[Structured page parsing data]
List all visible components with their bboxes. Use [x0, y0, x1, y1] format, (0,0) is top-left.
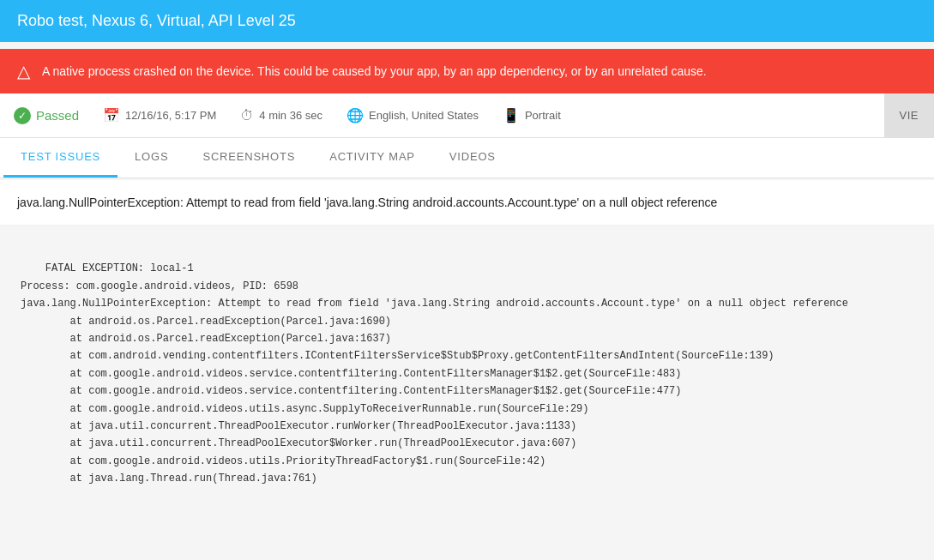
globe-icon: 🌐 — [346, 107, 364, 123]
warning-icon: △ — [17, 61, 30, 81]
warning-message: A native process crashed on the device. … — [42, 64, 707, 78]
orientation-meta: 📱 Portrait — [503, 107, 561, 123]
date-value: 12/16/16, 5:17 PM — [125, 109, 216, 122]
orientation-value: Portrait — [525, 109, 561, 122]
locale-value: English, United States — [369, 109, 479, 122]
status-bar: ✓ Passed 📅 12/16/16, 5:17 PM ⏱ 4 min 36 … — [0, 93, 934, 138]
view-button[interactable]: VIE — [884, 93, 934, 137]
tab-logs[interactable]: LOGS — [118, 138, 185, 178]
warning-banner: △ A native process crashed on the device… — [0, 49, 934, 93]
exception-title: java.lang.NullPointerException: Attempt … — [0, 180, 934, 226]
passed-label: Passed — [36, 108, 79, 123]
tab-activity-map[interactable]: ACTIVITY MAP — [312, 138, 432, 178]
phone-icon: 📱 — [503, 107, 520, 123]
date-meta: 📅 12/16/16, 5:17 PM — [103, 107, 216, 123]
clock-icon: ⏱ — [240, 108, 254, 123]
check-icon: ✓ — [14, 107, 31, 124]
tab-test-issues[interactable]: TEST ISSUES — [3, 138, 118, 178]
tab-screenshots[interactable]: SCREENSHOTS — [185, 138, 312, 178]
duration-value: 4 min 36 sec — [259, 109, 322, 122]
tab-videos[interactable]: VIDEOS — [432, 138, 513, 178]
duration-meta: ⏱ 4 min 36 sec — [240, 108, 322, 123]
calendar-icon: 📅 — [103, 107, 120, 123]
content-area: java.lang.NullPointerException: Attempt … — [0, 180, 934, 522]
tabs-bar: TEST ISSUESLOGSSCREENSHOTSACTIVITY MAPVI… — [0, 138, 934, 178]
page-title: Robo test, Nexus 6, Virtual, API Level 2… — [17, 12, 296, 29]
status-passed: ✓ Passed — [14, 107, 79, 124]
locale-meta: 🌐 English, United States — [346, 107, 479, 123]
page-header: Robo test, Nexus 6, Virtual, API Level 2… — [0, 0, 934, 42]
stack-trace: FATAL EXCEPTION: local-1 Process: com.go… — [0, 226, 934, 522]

---

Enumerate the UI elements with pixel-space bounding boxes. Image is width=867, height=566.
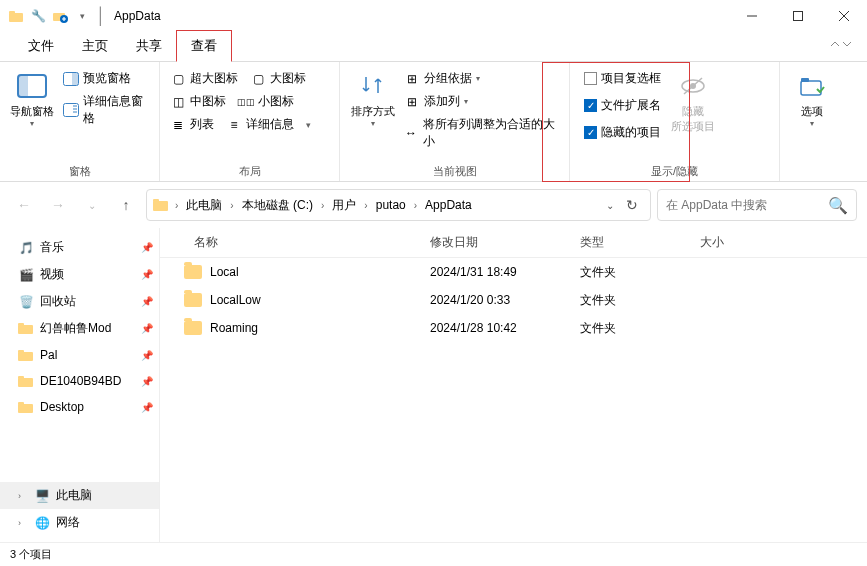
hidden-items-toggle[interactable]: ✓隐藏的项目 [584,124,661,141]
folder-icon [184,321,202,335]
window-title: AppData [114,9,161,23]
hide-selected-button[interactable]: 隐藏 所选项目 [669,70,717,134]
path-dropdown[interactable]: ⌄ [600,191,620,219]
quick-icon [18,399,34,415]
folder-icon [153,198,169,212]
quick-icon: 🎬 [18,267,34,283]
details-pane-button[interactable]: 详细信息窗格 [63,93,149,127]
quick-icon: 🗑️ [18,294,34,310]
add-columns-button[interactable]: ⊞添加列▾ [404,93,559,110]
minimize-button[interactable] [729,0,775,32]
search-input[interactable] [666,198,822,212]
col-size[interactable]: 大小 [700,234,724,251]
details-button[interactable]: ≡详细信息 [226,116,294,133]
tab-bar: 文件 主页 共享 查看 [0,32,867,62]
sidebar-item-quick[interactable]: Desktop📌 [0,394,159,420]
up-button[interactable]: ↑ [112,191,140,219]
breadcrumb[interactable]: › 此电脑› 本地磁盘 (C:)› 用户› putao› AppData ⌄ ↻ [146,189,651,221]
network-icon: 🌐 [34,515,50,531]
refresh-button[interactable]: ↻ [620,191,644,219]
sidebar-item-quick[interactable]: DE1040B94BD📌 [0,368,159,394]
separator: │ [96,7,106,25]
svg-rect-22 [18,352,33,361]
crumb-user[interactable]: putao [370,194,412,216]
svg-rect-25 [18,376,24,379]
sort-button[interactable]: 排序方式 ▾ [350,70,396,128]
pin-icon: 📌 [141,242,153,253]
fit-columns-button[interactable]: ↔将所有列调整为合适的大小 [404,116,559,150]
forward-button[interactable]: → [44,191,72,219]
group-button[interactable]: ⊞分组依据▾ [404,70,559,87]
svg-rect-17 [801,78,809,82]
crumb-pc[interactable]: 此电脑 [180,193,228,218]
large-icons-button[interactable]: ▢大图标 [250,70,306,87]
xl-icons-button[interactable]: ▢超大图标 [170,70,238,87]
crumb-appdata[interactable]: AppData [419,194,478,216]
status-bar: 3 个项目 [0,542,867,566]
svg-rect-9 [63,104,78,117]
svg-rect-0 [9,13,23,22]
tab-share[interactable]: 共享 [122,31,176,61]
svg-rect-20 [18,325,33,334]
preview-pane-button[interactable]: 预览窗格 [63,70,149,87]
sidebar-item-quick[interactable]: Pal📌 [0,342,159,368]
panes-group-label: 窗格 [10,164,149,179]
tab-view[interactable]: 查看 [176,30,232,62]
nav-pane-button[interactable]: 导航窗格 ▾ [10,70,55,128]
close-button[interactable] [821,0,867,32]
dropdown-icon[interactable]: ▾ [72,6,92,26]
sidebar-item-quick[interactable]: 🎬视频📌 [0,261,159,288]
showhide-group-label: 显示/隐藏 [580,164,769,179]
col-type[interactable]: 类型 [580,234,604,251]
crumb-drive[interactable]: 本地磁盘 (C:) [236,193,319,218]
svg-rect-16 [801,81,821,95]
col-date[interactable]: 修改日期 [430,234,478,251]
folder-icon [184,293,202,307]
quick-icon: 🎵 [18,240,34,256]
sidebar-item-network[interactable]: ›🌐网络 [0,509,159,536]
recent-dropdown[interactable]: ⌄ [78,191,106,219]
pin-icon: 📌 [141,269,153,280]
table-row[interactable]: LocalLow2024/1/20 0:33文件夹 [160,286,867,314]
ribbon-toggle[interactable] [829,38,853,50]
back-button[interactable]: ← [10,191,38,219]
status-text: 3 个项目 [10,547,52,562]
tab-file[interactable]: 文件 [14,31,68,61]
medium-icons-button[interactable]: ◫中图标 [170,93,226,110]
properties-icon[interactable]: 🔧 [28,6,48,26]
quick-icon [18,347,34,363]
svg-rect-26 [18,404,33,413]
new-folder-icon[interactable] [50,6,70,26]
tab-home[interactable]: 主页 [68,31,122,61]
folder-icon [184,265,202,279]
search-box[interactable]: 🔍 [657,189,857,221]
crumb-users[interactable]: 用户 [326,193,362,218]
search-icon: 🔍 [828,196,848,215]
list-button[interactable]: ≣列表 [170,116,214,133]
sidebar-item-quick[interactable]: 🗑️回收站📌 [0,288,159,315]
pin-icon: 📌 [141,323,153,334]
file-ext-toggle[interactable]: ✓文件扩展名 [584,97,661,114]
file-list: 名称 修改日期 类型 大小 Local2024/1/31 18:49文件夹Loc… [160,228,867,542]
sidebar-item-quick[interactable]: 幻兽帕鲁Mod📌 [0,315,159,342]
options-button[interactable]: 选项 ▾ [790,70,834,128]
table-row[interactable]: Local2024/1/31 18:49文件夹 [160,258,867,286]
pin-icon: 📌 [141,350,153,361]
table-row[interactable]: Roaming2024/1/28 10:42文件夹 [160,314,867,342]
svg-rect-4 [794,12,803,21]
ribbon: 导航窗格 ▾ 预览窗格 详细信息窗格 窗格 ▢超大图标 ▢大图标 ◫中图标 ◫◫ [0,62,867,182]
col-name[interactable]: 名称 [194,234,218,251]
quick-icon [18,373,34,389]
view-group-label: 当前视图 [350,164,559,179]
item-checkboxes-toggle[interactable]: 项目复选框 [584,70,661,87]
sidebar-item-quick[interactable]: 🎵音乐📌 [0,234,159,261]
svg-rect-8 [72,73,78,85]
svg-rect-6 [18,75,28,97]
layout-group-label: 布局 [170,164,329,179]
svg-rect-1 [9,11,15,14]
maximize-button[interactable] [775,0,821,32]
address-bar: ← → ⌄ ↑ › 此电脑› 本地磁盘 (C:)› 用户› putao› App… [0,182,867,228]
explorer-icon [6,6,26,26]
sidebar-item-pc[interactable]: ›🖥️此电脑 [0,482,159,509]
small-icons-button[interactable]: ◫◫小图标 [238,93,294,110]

* * *

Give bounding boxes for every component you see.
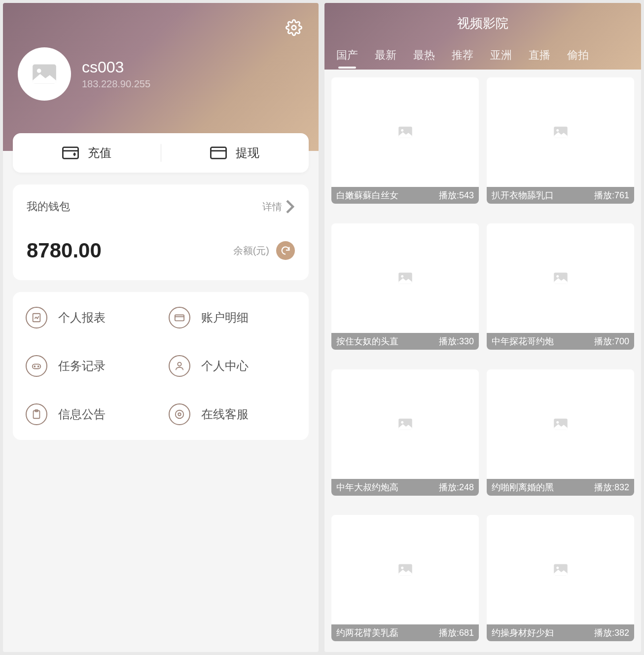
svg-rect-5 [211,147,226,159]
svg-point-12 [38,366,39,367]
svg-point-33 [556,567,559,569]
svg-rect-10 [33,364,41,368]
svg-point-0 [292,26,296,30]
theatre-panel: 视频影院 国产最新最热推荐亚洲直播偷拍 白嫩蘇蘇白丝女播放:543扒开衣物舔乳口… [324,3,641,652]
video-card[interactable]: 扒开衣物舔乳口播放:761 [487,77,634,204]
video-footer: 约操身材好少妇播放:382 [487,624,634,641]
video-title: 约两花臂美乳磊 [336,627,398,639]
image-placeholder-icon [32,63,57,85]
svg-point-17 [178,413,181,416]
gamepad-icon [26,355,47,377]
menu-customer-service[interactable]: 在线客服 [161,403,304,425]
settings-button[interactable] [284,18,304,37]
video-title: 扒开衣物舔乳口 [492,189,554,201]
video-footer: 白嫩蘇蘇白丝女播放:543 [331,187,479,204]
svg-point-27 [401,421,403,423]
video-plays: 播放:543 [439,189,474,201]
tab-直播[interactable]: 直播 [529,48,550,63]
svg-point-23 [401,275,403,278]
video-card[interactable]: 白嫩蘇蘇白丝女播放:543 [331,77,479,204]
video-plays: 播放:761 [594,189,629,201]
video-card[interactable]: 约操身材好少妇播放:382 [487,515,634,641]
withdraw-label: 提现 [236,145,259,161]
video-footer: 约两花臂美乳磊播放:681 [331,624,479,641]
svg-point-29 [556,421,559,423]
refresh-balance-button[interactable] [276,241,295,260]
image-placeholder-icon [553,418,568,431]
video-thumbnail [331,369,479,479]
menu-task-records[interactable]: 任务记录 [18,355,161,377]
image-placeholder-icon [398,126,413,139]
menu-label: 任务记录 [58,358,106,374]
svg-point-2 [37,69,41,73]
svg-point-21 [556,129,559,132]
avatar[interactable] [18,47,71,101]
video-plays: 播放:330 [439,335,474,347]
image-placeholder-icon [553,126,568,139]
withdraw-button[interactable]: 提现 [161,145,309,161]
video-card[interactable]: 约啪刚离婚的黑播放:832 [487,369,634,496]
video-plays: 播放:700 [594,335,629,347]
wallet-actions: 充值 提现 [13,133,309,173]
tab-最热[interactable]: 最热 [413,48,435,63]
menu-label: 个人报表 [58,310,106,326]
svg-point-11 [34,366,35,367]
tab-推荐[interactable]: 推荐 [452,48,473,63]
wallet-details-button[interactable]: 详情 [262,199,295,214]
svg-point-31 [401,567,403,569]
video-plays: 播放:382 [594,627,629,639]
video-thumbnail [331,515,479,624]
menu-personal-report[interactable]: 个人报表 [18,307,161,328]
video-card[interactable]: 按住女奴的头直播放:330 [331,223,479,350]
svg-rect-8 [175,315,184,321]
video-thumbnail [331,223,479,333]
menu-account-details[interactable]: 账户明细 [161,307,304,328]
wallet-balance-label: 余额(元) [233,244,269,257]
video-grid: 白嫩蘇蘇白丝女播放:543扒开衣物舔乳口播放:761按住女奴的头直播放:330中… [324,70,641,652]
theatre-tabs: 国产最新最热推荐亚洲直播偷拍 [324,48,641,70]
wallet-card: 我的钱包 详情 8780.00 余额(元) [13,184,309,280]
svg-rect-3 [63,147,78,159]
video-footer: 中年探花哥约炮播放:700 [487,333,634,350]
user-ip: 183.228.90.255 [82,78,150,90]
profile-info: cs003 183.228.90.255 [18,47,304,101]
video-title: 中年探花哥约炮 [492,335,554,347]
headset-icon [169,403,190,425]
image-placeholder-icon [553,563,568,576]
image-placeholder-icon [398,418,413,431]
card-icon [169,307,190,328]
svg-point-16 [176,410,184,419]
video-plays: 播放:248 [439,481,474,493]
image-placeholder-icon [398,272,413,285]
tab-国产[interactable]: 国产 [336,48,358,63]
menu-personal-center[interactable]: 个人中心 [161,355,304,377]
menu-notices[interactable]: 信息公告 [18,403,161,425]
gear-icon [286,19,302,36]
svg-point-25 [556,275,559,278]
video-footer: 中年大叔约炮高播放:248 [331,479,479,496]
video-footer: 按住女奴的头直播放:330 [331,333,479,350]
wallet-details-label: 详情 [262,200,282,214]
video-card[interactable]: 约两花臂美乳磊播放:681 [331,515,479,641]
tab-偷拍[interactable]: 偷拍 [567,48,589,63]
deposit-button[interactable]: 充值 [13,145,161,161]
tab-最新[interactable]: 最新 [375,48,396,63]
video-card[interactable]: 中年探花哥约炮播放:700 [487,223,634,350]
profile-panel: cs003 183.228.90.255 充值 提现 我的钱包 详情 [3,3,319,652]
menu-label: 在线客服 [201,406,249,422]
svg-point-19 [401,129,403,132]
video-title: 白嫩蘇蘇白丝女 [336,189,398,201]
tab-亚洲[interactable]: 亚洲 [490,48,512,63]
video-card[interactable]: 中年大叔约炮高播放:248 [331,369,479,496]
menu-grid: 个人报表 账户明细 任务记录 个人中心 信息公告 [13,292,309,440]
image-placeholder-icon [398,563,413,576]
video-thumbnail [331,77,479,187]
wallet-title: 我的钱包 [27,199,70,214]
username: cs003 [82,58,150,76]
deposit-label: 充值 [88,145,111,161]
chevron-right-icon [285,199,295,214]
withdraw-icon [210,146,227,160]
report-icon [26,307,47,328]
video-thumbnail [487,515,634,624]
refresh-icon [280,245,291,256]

[Task to carry out] Apply a filter for "国产最新最热推荐亚洲直播偷拍" to the entries and show each line that passes.

[Answer space]
theatre-panel: 视频影院 国产最新最热推荐亚洲直播偷拍 白嫩蘇蘇白丝女播放:543扒开衣物舔乳口… [324,3,641,652]
theatre-tabs: 国产最新最热推荐亚洲直播偷拍 [324,48,641,70]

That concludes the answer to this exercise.